Many will ask how psychedelics can help depression. Research suggests that psilocybin and similar agents boost neural plasticity and temporarily quiet the brain’s rigid habitual patterns (such as the self-critical ruminations in depression), giving people a chance to reconceptualize themselves and their pain. Patients often describe to their therapists a deep sense of connection, emotional release, and new perspective on life experiences that therapy may help to parlay into improved mood and coping. It is a model very different from the daily dose of SSRI to adjust serotonin levels; it seems instead akin to a therapeutic catalyst or one-time “reset” for the brain. Advocates, while conceding that the approach is still experimental, see huge promise for major depression, end-of-life distress, and other conditions. It exemplifies how far depression treatment has moved beyond traditional pharmacology.

 

  1. Other Innovative Approaches in Brief

(1) Implanted devices for deep-brain stimulation (DBS) (already common in treating Parkinson’s disease) are being tried with severely depressed patients. This involves surgically placing electrodes in specific brain regions such as the subcallosal cingulate cortex, sometimes called Brodmann Area 25, a region found to be overactive in deep depression, to modulate neural activity. Early studies had dramatic results in small samples, but a major trial in 2014 failed to show benefit over placebo. New personalized approaches to DBS (tuning the stimulation to individual brain activity patterns) are now being tested, keeping this avenue alive for ultra-resistant depression.

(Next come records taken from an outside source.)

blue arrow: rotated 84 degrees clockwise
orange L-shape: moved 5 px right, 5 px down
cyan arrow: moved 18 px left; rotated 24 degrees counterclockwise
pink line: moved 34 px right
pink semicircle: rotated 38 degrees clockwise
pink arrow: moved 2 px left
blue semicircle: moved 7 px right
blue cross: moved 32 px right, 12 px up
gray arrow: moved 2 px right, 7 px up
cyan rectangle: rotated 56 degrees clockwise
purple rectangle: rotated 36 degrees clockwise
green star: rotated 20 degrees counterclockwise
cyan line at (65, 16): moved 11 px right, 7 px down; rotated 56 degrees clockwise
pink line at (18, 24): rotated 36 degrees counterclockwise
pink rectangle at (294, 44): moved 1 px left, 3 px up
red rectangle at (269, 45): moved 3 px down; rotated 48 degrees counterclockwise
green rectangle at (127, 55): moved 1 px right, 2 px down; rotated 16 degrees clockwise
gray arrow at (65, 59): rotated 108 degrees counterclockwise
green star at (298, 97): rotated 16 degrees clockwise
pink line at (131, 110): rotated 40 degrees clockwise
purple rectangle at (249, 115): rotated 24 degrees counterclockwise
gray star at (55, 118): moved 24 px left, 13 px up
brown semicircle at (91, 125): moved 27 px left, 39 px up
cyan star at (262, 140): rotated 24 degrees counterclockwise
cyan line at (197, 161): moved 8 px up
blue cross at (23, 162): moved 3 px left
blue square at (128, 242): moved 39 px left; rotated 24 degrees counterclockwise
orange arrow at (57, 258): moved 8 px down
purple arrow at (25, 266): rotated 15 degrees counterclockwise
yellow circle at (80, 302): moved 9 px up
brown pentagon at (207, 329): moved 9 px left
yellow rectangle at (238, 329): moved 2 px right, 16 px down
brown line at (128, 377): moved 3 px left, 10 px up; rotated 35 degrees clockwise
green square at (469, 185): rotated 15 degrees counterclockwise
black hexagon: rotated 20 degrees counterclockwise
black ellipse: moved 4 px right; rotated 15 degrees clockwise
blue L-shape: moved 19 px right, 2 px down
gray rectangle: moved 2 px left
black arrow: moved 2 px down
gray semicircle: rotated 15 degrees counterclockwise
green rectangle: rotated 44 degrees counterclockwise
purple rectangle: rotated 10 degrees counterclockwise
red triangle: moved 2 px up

(2) Vagus Nerve Stimulation (VNS) also involves an implant, a pacemaker-like device in the chest, that periodically stimulates the vagus nerve. It was FDA-approved (under specific protocols) for chronic depression that hasn’t responded to at least four treatments. VNS can take months to impact mood and has had mixed results, but some patients do report long-term improvement. The need for surgery and modest evidence of benefit have kept its use limited.

(3) New medications (other than ketamine/esketamine) with novel action have emerged. In 2019, brexanolone (Zulresso), a neurosteroid that modulates GABA receptors, was approved for postpartum depression. It is notable for being a hormone-based approach; it’s an analog of allopregnanolone, levels of which decline after childbirth. Brexanolone is given as a 60-hour infusion and can bring rapid relief in severe postpartum cases. An oral form (zuranolone) for both postpartum and major depression was under development and in 2023 was approved for postpartum depression but not yet for major depression. These drugs raise the possibility of targeting the brain’s stress-hormone systems in depression. There are still other compounds like D-cycloserine and Scopolamine that affect novel targets and show antidepressant effects in research. None is yet mainstream.

(4) Enhanced psychotherapy models are a final field of innovation. Among new therapy frameworks being tried for chronic depression are the Cognitive Behavioral Analysis System of Psychotherapy (CBASP), tailored for persistent depression, and integrative approaches that blend medication, therapy, and rehabilitation in structured programs. Not surprisingly, there is new interest in digital therapeutics (online CBT programs, apps) to extend access and lifestyle interventions (exercise, sleep therapy, diet) that have modest but real effects on depression outcomes. These holistic strategies acknowledge depressive illnesses multifaceted nature.

Recent statistics show that rates of depression have not diminished; if anything, they have risen, especially among young people.

In recent years, the success of ketamine and the magnitude of unmet need, with rising depression rates and a perceived global mental health crisis, have led both industry and public agencies to ramp up efforts again. Small biotech companies are jumping into the field, and NIH initiatives on depression treatment as suicide prevention have increased. Perhaps a consensus has emerged that more than three decades of SSRIs have left millions still suffering, refocusing attention on innovation in the last decade.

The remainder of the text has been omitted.